Central Bank Likely to Change Voting Accord as Arison Boosts Hapoalim Stake

Bank Hapoalim controlling shareholder Shari Arison has increased her hold on Israel's largest bank and ensured herself complete control of the decision-making process. Arison struck a deal with her American partners on Thursday night to buy 5.5 percent of the controlling shares, giving her 75 percent. The deal requires the approval of the Bank of Israel.

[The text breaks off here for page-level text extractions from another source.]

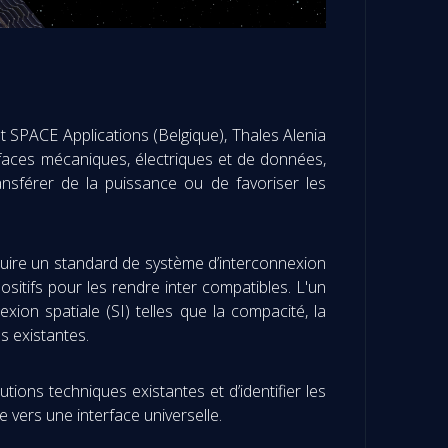
 SPACE Applications (Belgique), Thales Alenia
rfaces mécaniques, électriques et de données,
ansférer de la puissance ou de favoriser les
oduire un standard de système d’interconnexion
sitifs pour les rendre inter compatibles. L'un
xion spatiale (SI) telles que la compacité, la
s existantes.
tions techniques existantes et d’identifier les
vers une interface universelle.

Arison will pay $170 million in cash, or 60 percent of the consideration in the deal. The other 40 percent will be paid in the form of non-controlling shares in Bank Hapoalim. The deal was signed according to the market value of the shares at the time of closing. The 30 million floating shares the foreigners received from Arison had a market value of $140 million at the time, bringing the deal to $310 million. The U.S. partners can sell the floating shares at any time to any buyer, in stark contrast to the controlling shares they sold to Arison in exchange. Controlling shares in a bank cannot be sold without permission from the central bank, subject to a stringent examination of financial stability and an in-depth review of the buyer.

The cash value of the controlling shares was set at NIS 18.25 per share. In contrast, Nochi Dankner had offered NIS 16.27 per share a week earlier. The Arison deal values the controlling shares at 5 percent below their market value, while Dankner had offered 20 percent below market.

Financial market sources believe central bank regulators will be forced to consider whether they are willing to allow a single shareholder to make all substantial decisions at the bank.

The Bank of Israel has determined in the past that decision-making requires a 75-percent majority of the controlling shares, which ensures at least one other shareholder on board with the major shareholders' vote. The central bank may now expand this condition to require that Arison's partner agree to major decisions.

The Dankner Group, through Salt Industries, holds 3 percent of the controlling shares and 3 percent of the floating shares in the bank, although these are not currently relevant to the voting agreement.

Hapoalim chair Shlomo Nehama had held talks in recent months to buy some of the Dankner controlling shares. However, the Bank of Israel said he would have to waive his chairmanship should he make the purchase.